FITC-induced N-terminal Edman degradation
FITC-labeled peptides at the N-α (no spacer) undergo Edman-like cleavage under TFA: the FITC thiocarbamoyl + adjacent amide form a thiazolinone that splits off the first residue + FITC.
Why it happens (mechanism)
FITC + Nα-amine → thiocarbamoyl. Under TFA, the thiocarbamoyl S attacks the proximal amide carbonyl → 5-membered thiazolinone intermediate → splits off as fluorescein-thiazolinone (rearranges to thiohydantoin in workup) + the truncated peptide minus the first residue. Identical chemistry to classical Edman sequencing.
When it strikes (triggers)
FITC directly attached to N-α (no spacer) + any TFA exposure. Heated TFA. Long cleavage time.

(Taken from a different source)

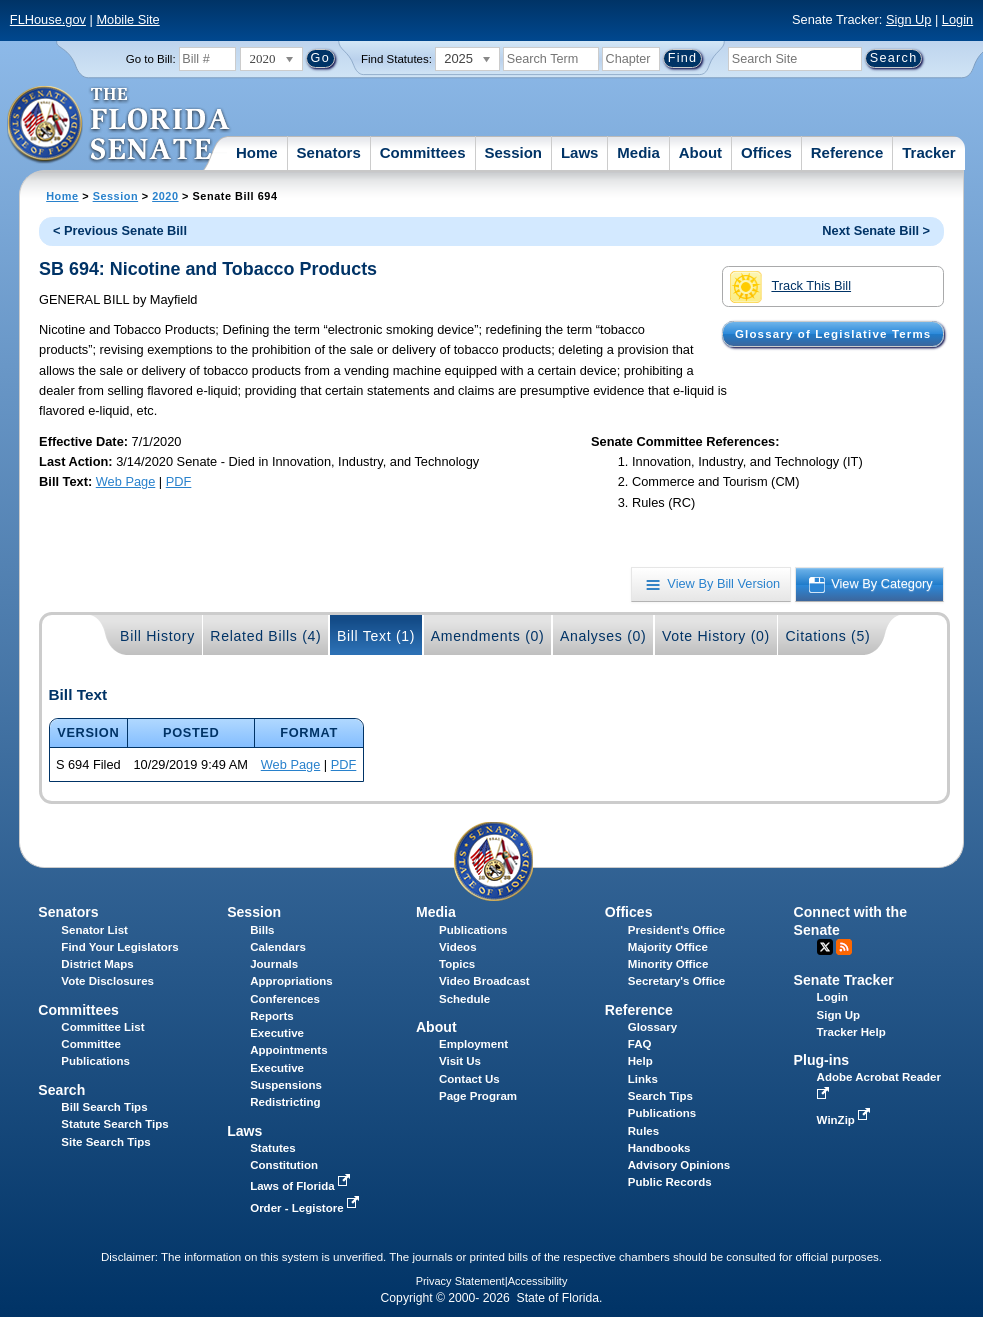 The height and width of the screenshot is (1317, 983). I want to click on Home, so click(257, 152).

How to spot it (MS signature)
Truncated peptide (lost first residue + FITC). Fluorescein-thiohydantoin small molecule visible by UV at 488 nm.
How to prevent it
- Insert an ε-Ahx (6-aminohexanoic acid) spacer between FITC and the peptide N-terminus. Distance suppresses the 5-membered ring formation.
- Cleave the peptide before labeling — label the free peptide in solution at the desired position (e.g., on Lys-NH₂ via FITC-NHS) rather than on-resin.
- Cold TFA, short time.
If it already happened (salvage)
- Bond is broken; not recoverable. Re-label with spacer.
Source
Yi Yang, Side Reactions in Peptide Synthesis (Elsevier, 2016), Chapter 1, §1.7.